What this task involves: Give the number of lines below that contain "avoir", with no other output.

━━ Recorded data

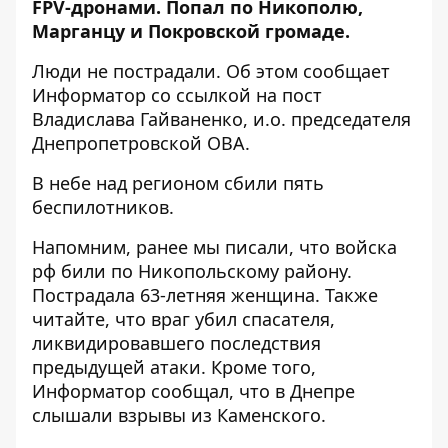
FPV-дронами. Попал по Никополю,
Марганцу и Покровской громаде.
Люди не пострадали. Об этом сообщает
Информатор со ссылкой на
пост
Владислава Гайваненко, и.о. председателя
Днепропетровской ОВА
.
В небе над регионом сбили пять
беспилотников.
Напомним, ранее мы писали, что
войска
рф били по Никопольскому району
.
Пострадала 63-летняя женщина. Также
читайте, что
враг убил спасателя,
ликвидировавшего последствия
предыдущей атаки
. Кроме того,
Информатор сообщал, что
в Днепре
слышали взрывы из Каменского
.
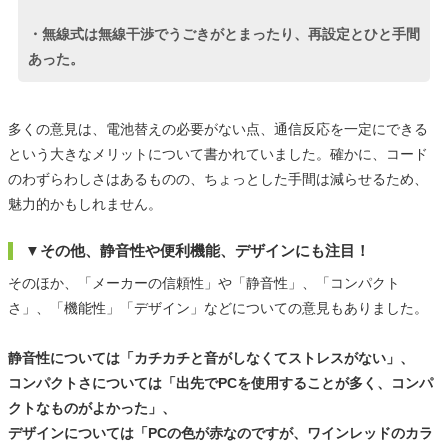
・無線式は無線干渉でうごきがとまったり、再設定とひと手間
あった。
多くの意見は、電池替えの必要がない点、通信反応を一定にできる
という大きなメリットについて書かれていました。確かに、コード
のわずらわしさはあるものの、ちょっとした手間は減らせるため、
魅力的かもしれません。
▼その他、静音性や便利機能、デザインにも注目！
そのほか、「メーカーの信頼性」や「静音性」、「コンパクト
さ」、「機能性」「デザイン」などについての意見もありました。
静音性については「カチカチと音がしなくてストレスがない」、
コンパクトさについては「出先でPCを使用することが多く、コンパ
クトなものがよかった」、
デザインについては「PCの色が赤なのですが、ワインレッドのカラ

━━━━
━━ Recorded data

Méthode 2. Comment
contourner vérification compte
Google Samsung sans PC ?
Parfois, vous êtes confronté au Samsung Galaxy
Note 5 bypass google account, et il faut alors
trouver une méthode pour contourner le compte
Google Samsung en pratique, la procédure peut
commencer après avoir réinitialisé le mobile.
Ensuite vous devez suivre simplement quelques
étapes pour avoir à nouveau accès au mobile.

━━━━

Solution to this problem: 2